--- Task description ---
Nothing but the text of the listing, repeated exactly, belongs in the answer; leave the images out.

--- Records ---
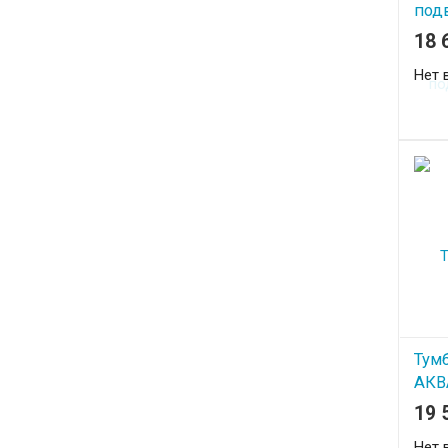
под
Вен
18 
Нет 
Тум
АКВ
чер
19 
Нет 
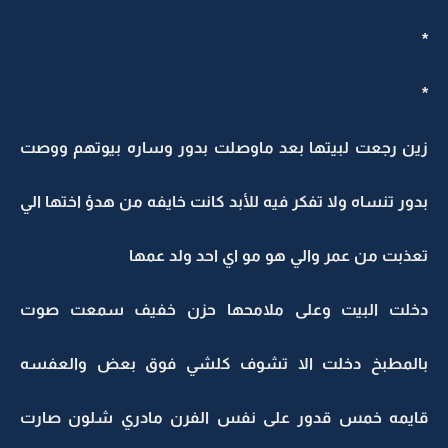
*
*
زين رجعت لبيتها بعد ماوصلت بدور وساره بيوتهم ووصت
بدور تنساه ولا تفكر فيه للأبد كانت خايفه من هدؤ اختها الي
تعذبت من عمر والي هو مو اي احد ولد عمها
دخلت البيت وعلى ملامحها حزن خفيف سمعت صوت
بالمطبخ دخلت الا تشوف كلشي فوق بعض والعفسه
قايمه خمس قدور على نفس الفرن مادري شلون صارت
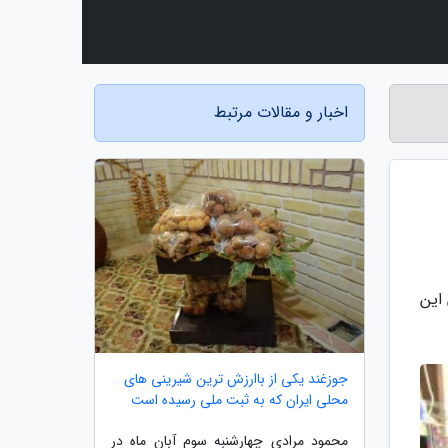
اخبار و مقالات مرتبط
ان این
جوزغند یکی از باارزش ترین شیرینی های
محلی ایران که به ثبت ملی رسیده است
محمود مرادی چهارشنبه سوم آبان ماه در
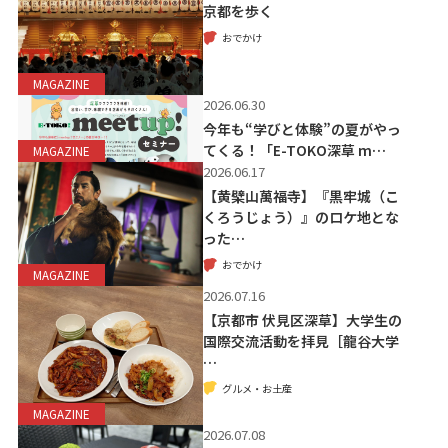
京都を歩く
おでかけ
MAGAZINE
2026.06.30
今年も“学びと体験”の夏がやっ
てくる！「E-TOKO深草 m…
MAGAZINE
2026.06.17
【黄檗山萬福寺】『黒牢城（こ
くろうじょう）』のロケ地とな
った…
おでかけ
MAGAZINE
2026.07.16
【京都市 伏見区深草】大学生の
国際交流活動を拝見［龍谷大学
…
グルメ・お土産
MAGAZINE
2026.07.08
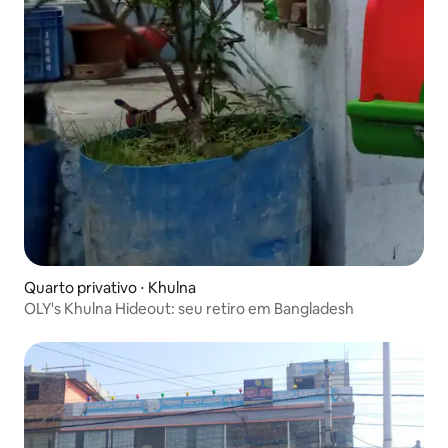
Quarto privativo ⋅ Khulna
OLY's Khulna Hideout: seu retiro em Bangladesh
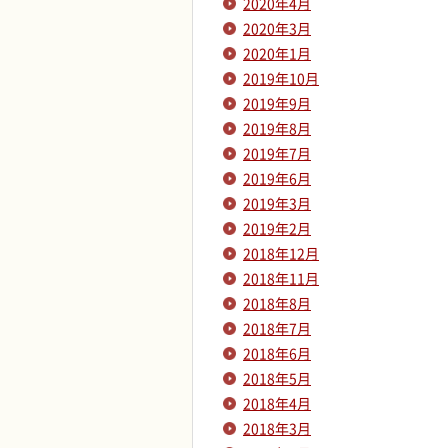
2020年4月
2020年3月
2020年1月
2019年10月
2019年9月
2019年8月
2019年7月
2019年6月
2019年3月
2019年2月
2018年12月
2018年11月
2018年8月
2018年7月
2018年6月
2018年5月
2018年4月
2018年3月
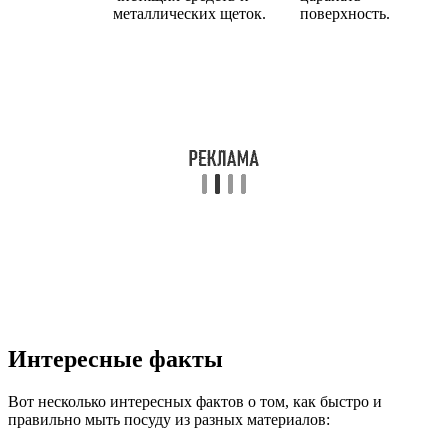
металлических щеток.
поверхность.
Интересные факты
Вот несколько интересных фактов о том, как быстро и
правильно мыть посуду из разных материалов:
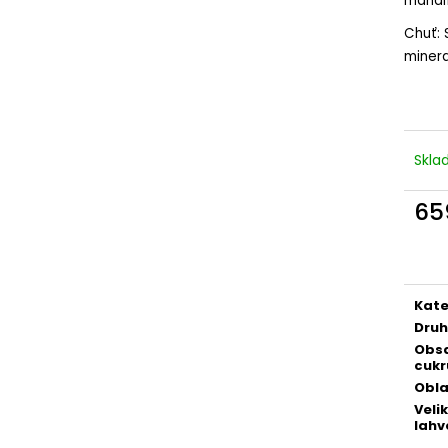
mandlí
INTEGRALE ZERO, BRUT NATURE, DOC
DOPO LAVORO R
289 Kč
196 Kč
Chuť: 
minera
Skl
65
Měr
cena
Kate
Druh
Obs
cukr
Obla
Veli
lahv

--- Written reply ---
под
Вен
18 
Нет 
Тум
АКВ
чер
19 
Нет 
*
*
زين رجعت لبيتها بعد ماوصلت بدور وساره بيوتهم ووصت
بدور تنساه ولا تفكر فيه للأبد كانت خايفه من هدؤ اختها الي
تعذبت من عمر والي هو مو اي احد ولد عمها
دخلت البيت وعلى ملامحها حزن خفيف سمعت صوت
بالمطبخ دخلت الا تشوف كلشي فوق بعض والعفسه
قايمه خمس قدور على نفس الفرن مادري شلون صارت
اخبار و مقالات مرتبط
ان این
جوزغند یکی از باارزش ترین شیرینی های
محلی ایران که به ثبت ملی رسیده است
محمود مرادی چهارشنبه سوم آبان ماه در
京都を歩く
おでかけ
MAGAZINE
2026.06.30
今年も“学びと体験”の夏がやっ
てくる！「E-TOKO深草 m…
MAGAZINE
2026.06.17
【黄檗山萬福寺】『黒牢城（こ
くろうじょう）』のロケ地とな
った…
おでかけ
MAGAZINE
2026.07.16
【京都市 伏見区深草】大学生の
国際交流活動を拝見［龍谷大学
…
グルメ・お土産
MAGAZINE
2026.07.08
Quarto privativo ⋅ Khulna
OLY's Khulna Hideout: seu retiro em Bangladesh
2020年4月
2020年3月
2020年1月
2019年10月
2019年9月
2019年8月
2019年7月
2019年6月
2019年3月
2019年2月
2018年12月
2018年11月
2018年8月
2018年7月
2018年6月
2018年5月
2018年4月
2018年3月
металлических щеток.
поверхность.
Интересные факты
Вот несколько интересных фактов о том, как быстро и
правильно мыть посуду из разных материалов:
mandlí
INTEGRALE ZERO, BRUT NATURE, DOC
DOPO LAVORO R
289 Kč
196 Kč
Chuť: 
minera
Skl
65
Měr
cena
Kate
Druh
Obs
cukr
Obla
Veli
lahv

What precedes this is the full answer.